The mining engineer and geologist Henry H. Hindshaw, of New York City, started the analysis to establish the commercial value of limestone in Northern Lower Michigan in January 1909. He looked over and evaluated certain properties in the northeastern part of Michigan, between the small lumbering community of Rogers City and the nearby open pit mine of Crawford's Quarry. In February, Hindshaw first drilled samples for the Solvay Process Company of Syracuse, New York. The limestone samples were found to be of commercially usable quality, so the company took an option to purchase all the surrounding land by the Lake Huron shore south of Rogers City. Hindshaw then returned to New York City and got in contact with William F. White of the White Investing Company.

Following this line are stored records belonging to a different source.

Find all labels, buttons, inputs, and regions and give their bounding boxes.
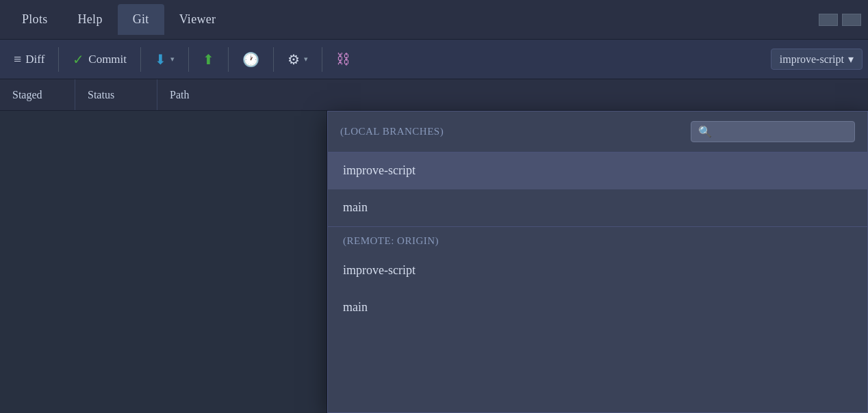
push-up-icon: ⬆ bbox=[203, 51, 214, 68]
local-branch-improve-script[interactable]: improve-script bbox=[328, 152, 867, 189]
separator-3 bbox=[188, 47, 189, 72]
commit-check-icon: ✓ bbox=[73, 51, 84, 68]
search-icon: 🔍 bbox=[698, 125, 712, 138]
local-branch-main[interactable]: main bbox=[328, 189, 867, 226]
status-label: Status bbox=[88, 89, 114, 101]
local-branches-label: (LOCAL BRANCHES) bbox=[340, 126, 444, 137]
branch-name-main-remote: main bbox=[343, 300, 368, 314]
toolbar: ≡ Diff ✓ Commit ⬇ ▾ ⬆ 🕐 ⚙ ▾ ⛓ improve-sc… bbox=[0, 40, 868, 79]
column-headers: Staged Status Path bbox=[0, 79, 868, 111]
path-label: Path bbox=[170, 89, 189, 101]
branch-dropdown: (LOCAL BRANCHES) 🔍 improve-script main (… bbox=[327, 111, 868, 413]
staged-label: Staged bbox=[12, 89, 42, 101]
tab-plots[interactable]: Plots bbox=[7, 4, 63, 35]
tab-help[interactable]: Help bbox=[63, 4, 118, 35]
dropdown-local-header: (LOCAL BRANCHES) 🔍 bbox=[328, 111, 867, 152]
settings-button[interactable]: ⚙ ▾ bbox=[279, 47, 316, 72]
file-list bbox=[0, 111, 327, 413]
remote-branches-label: (REMOTE: ORIGIN) bbox=[343, 235, 439, 246]
branch-name: improve-script bbox=[780, 53, 844, 66]
diff-button[interactable]: ≡ Diff bbox=[5, 47, 53, 71]
gear-icon: ⚙ bbox=[288, 51, 300, 68]
separator-5 bbox=[273, 47, 274, 72]
graph-icon: ⛓ bbox=[336, 51, 350, 67]
status-column-header[interactable]: Status bbox=[75, 79, 157, 110]
separator-1 bbox=[58, 47, 59, 72]
remote-section-header: (REMOTE: ORIGIN) bbox=[328, 226, 867, 252]
tab-viewer[interactable]: Viewer bbox=[164, 4, 231, 35]
menu-tabs: Plots Help Git Viewer bbox=[7, 4, 231, 35]
separator-6 bbox=[322, 47, 322, 72]
clock-icon: 🕐 bbox=[242, 51, 259, 68]
push-button[interactable]: ⬆ bbox=[194, 47, 222, 72]
branch-name-improve-script-local: improve-script bbox=[343, 163, 416, 177]
branch-dropdown-arrow-icon: ▾ bbox=[848, 53, 854, 66]
branch-name-improve-script-remote: improve-script bbox=[343, 263, 416, 277]
history-button[interactable]: 🕐 bbox=[234, 47, 268, 72]
diff-icon: ≡ bbox=[14, 51, 21, 67]
staged-column-header[interactable]: Staged bbox=[0, 79, 75, 110]
branch-search-input[interactable] bbox=[716, 126, 847, 137]
diff-label: Diff bbox=[25, 53, 44, 66]
window-controls bbox=[819, 14, 861, 26]
maximize-button[interactable] bbox=[842, 14, 861, 26]
separator-4 bbox=[228, 47, 229, 72]
pull-button[interactable]: ⬇ ▾ bbox=[146, 47, 183, 72]
main-area: (LOCAL BRANCHES) 🔍 improve-script main (… bbox=[0, 111, 868, 413]
remote-branch-improve-script[interactable]: improve-script bbox=[328, 252, 867, 289]
settings-dropdown-arrow: ▾ bbox=[304, 55, 308, 64]
separator-2 bbox=[140, 47, 141, 72]
branch-selector[interactable]: improve-script ▾ bbox=[771, 49, 863, 70]
branch-name-main-local: main bbox=[343, 200, 368, 214]
menu-bar: Plots Help Git Viewer bbox=[0, 0, 868, 40]
commit-label: Commit bbox=[88, 53, 127, 66]
path-column-header[interactable]: Path bbox=[157, 79, 868, 110]
graph-button[interactable]: ⛓ bbox=[328, 47, 358, 71]
minimize-button[interactable] bbox=[819, 14, 838, 26]
branch-search-box[interactable]: 🔍 bbox=[691, 121, 855, 142]
tab-git[interactable]: Git bbox=[118, 4, 164, 35]
remote-branch-main[interactable]: main bbox=[328, 289, 867, 326]
pull-dropdown-arrow: ▾ bbox=[170, 55, 175, 64]
commit-button[interactable]: ✓ Commit bbox=[64, 47, 135, 72]
pull-down-icon: ⬇ bbox=[155, 51, 166, 68]
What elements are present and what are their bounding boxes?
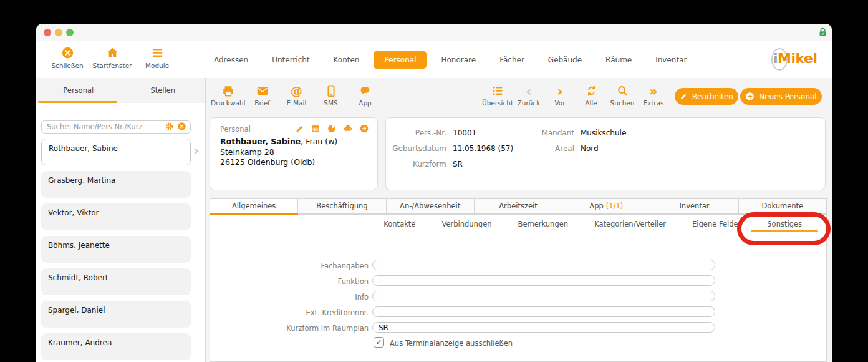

The investor showed an interest in the commercial development of the limestone.

Hindshaw originally bought the land with the hope of using the Limestone directly as building material, i.e., stone facades. (Note: Cf. e.g., Indiana Limestone) That aspiration was misplaced; and was displaced by the realization that this would be marketable as a commodity for its chemical composition.

Limestone is a raw material essential in the industry. Major uses are for various aggregates, road-base stone cement, manufacture flux for iron and steel production, railroad ballast, mine dusting, and lime manufacture. Hindshaw determined the value was high due to the unusually high grade and purity of the limestone deposit underground in the northeastern region of Lower Michigan along the shore of Lake Huron, near Alpena and south of Rogers City. The quality and size of the limestone deposit at Rogers City, and the availability of easy water transportation, led to the development of the quarry and a port. Both quarry and port are named "Calcite," after the principal ingredient of limestone.

===Quarry===
It is the largest limestone quarry in the world, measuring 4 miles long by 1.5 mile wide, amounting to 8924 acres. It features mega loader vehicles that haul up to 195 t, that is 390000 lbs, in single trucks that have tires measuring 13 feet in height.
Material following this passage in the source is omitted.